Canadian privacy laws compliance should be studied and considered before any Canadian company considers cloud deployment of their IT infrastructure or processing of accounting and client related data in the cloud.  There are considerable risks inherent in the use of foreign, third party software and servers to process and store your client and financial information.

With respect to the privacy issues, it may be sufficient to make disclosure to your clients, explaining that their information is being stored outside Canada. However, all confidential client data must be protected at all times, through restricted user access, password protection and data encryption where applicable. As data is being processed it goes through three major steps: Transfer, Processing and Storage. All three stages have unique requirements but the overall protection mechanisms should stay linked and unbroken across the entire data flow.


During every outside transfer of personal information for the purpose of processing, data should be encrypted using the SSL (Secure Sockets Layer). SSL is the standard security technology for establishing an encrypted link between two endpoints. This link ensures that all data passed between the endpoints remain private and integral. SSL is a well-known and widely used standard adopted by the banking industry, government websites, as well as the online retail industry.


The data processing solution should include an audit log allowing the entity to monitor and safeguard all records, and to be able detect and alert IT staff of any unauthorized access attempts and potential data breaches. Your company should have policies and processes in place to counteract such situations. At the same time the organization should make sure that adequate personal data handling training is provided to the staff with access to any donor private information.


All donor sensitive private information should be encrypted when stored electronically. Unfortunate cases of computer equipment theft may lead to massive data breaches when not properly protected.

It may come as a surprise to some but depending on the residence there are different privacy laws in Canada. For example, British Columbia and Nova Scotia have laws strictly regulating the export of personal information from Canada by public bodies.

Alberta has enacted legislation that makes it an offense for a public body or a service provider to disclose personal information in response to an order that does not have jurisdiction in Alberta. Similarly in British Columbia and Nova Scotia, Privacy Acts require that information under the custody and control of a public body be stored only in Canada and accessed only in Canada unless the individual has consented to its storage or disclosure outside of Canada or one of a number of narrow exceptions apply.

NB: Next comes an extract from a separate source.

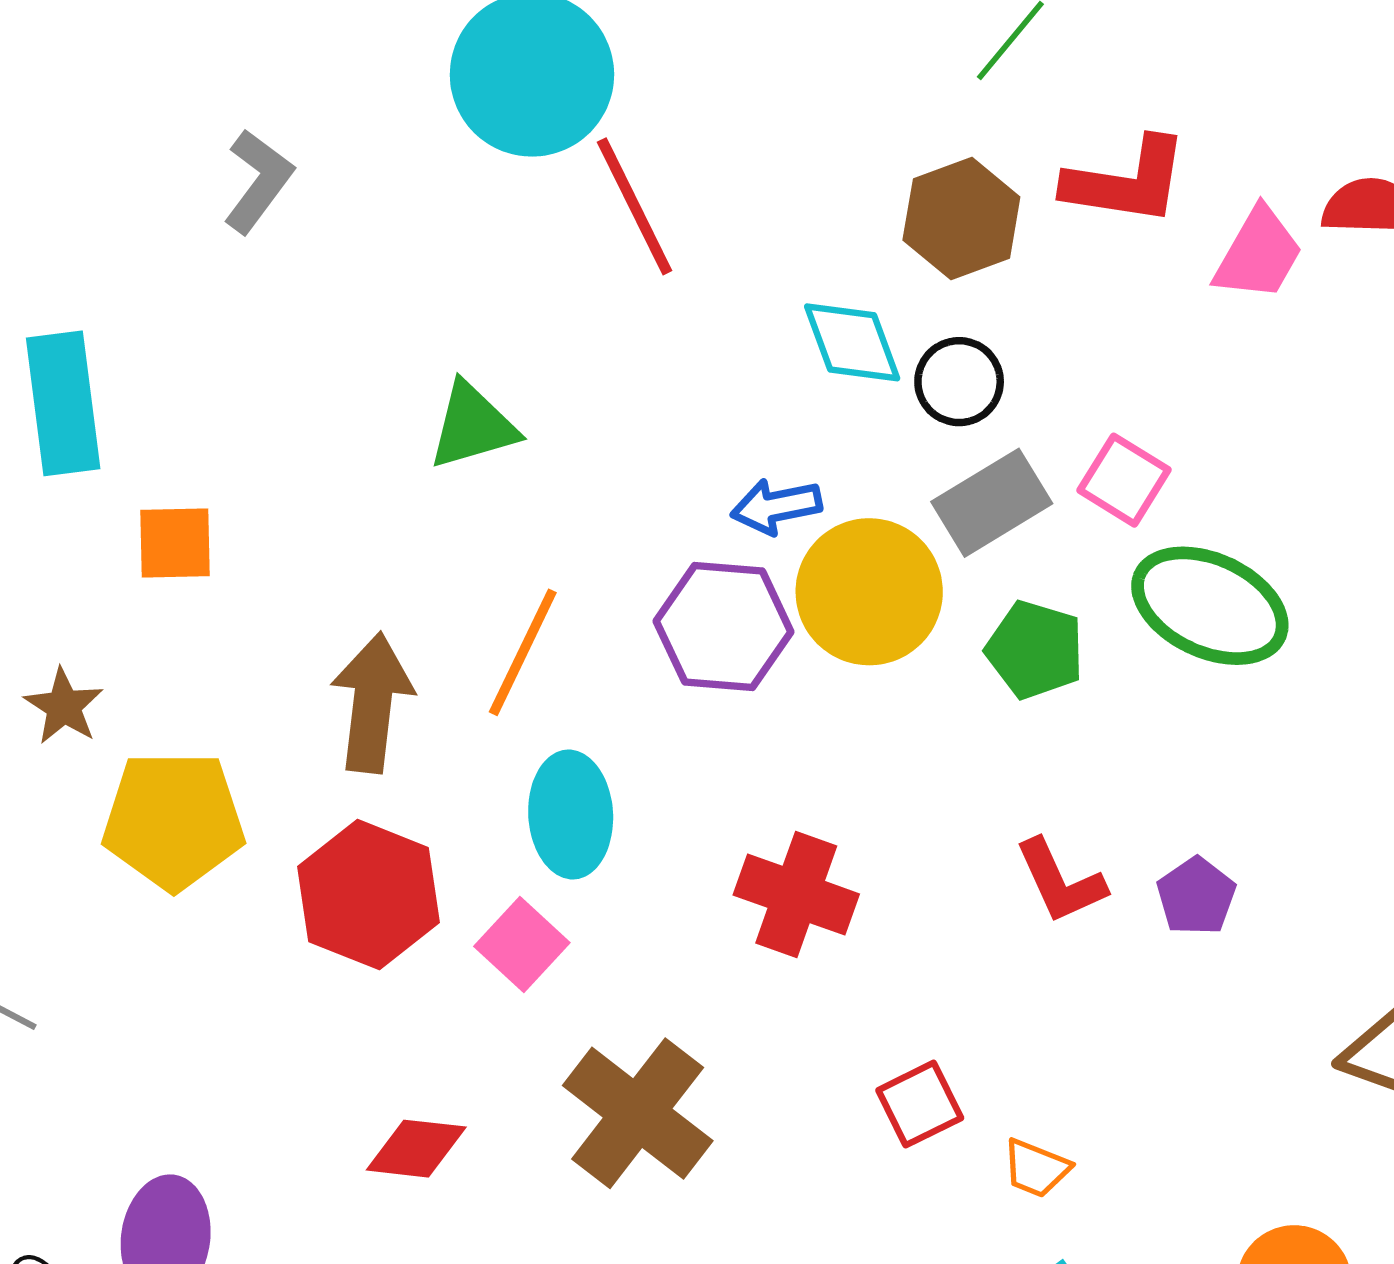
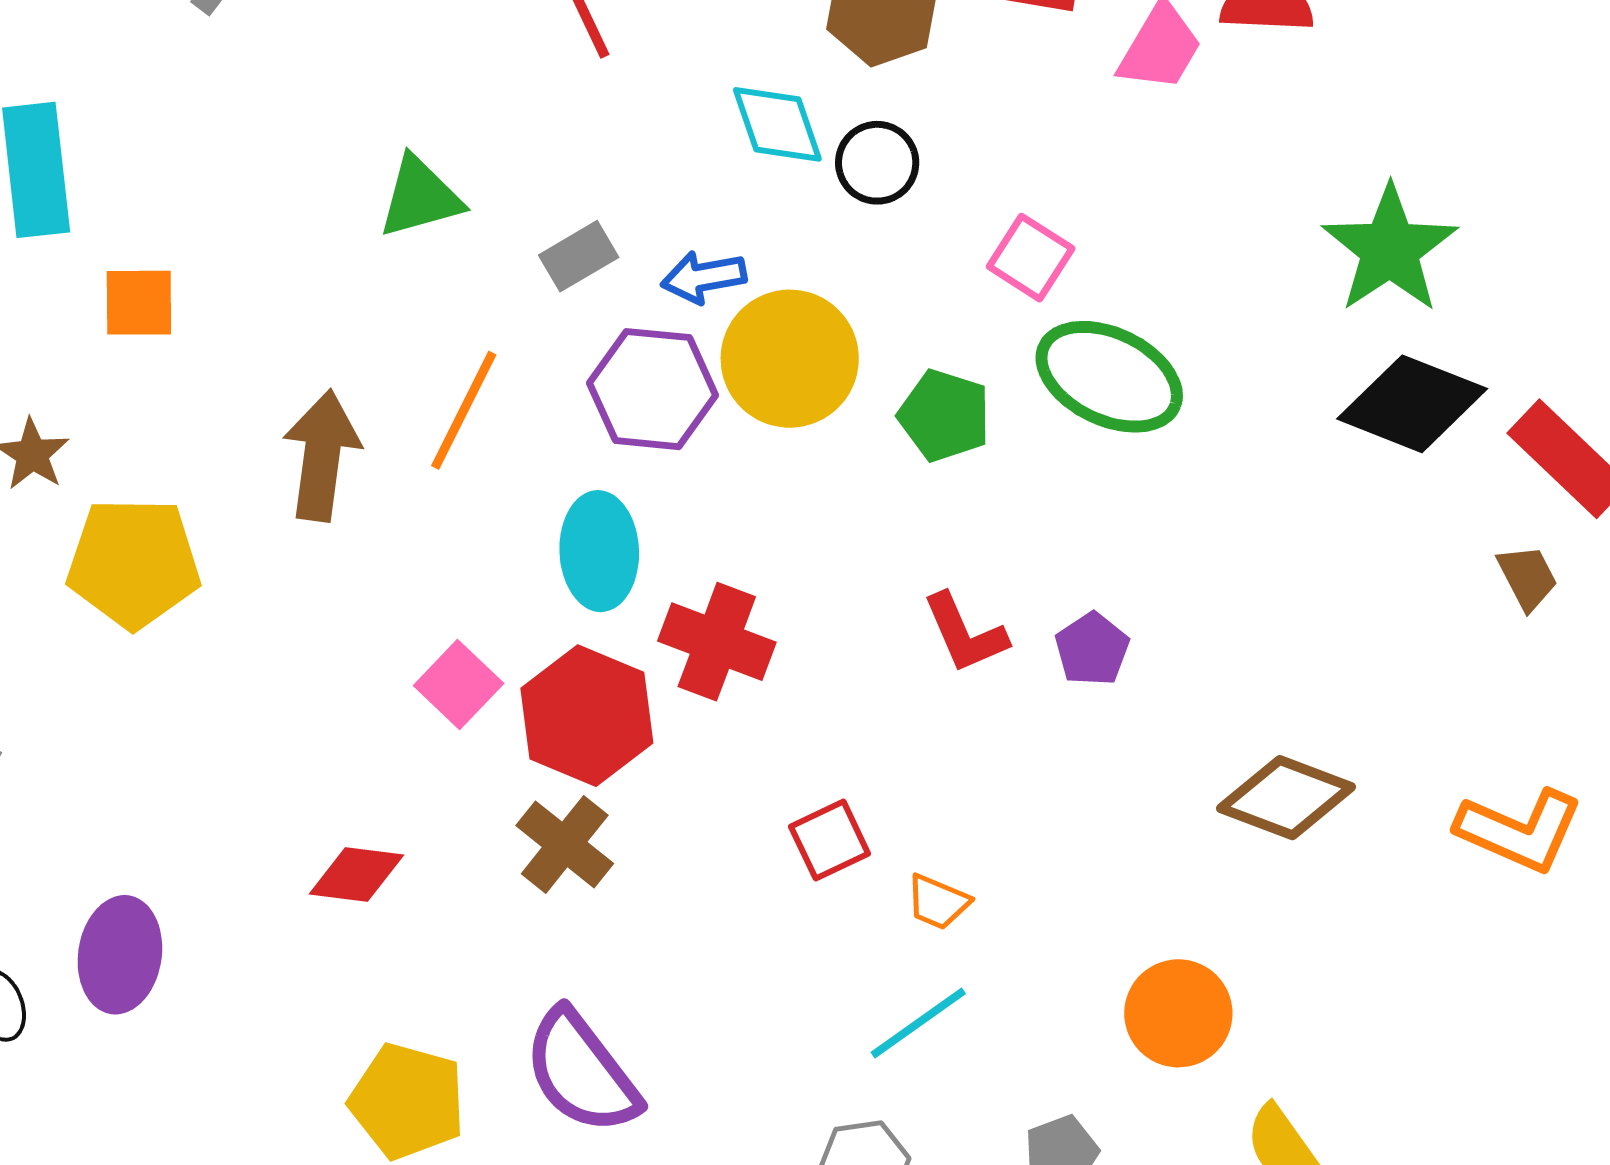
gray rectangle: (992, 503) -> (579, 256), moved, size x0.7
cyan ellipse: (571, 815) -> (599, 551), moved
red hexagon: (368, 895) -> (587, 716), moved
brown cross: (638, 1113) -> (565, 844), size x0.7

The public body and any of its service providers are under a legal obligation to report any foreign demands for disclosure. Violating any of these provisions is an offense. In Nova Scotia the head of the public body is obliged to report any such exceptions to the Minister of Justice after the year end in which these decisions are made.

In light of the issues of “data sovereignty”, the easiest way to avoid any issues is to use Canadian servers to host their information.  In that regard, IBM and Oracle currently offer servers based in Canada for cloud based information storage.  Microsoft is another provider, who addressed Canadian clients concerned about data sovereignty by deploying their cloud servers in Canadian datacenters. Microsoft’s Canadian cloud is currently in beta testing with select clients. Microsoft plans to launch their cloud from the Canadian cloud regions into general availability in Q2 2016.